When I read Paul’s letter to the Thessalonian church, I hear a resounding theme of Paul’s harvest for the Kingdom of God. Typically, Paul would stay quite a while with a new community of believers, personally discipling them in the ways of Jesus. He was not able to do that with the people of Thessalonica, yet he continued to pray for them, for their growth and maturing in the Holy Spirit. As Paul got reports about them from a distance, he learned that not only had they produced a harvest of souls in their own community, they had also shared the Gospel and brought many people to Jesus in cities far beyond their own! Clearly Paul receives this news with joy and great thanks to God for a bountiful harvest.
How did this happen? Outreach was just as difficult then as we experience it today. Paul identifies the essential element as he writes in 1 Thessalonians 1:6:
And you became imitators of us and of the Lord, for in spite of persecution you received the word with joy inspired by the Holy Spirit.

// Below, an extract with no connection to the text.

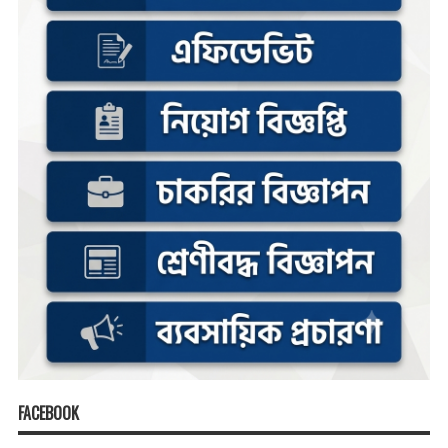
FACEBOOK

The Thessalonians took to heart the need to imitate Paul and his team as they lived and shared in the life of Christ. They learned from their mentors how Jesus lived, and they imitated his ways. One of the first things they learned and practiced was how to listen to and follow the guidance of the Holy Spirit. Planting and producing a harvest of people for God’s Kingdom is the natural outflow of the Holy Spirit. Disciples are compelled to do this because the Gospel is simply too good to keep to themselves.
Imitation is a distinctive difference we share in the discipleship model we apply at St. John. For many of us, after years of Christian education, Bible studies and programs, we were still left with a sense of being unprepared to disciple anyone. I’ve heard many people worry that they don’t know how to disciple someone else, saying “I don’t know enough yet!” That is because we had put too much emphasis on knowledge and not enough emphasis on practice. Disciples imitate and practice the ways of Jesus. These ways are simple and profound. They are also life changing and attractive to others.
When we imitate disciples of Christ, we plant seed that leads to a harvest. Paul rejoiced in the amazing harvest from a small group of believers in Thessalonica. What harvest might come from our faith community?! I believe there is great potential through the leadership of the Holy Spirit. If you don’t know where to begin as a disciple or need a shot of encouragement, come to Discipleship4All on Tuesday, October 27, where each month we practice the ways of Jesus together.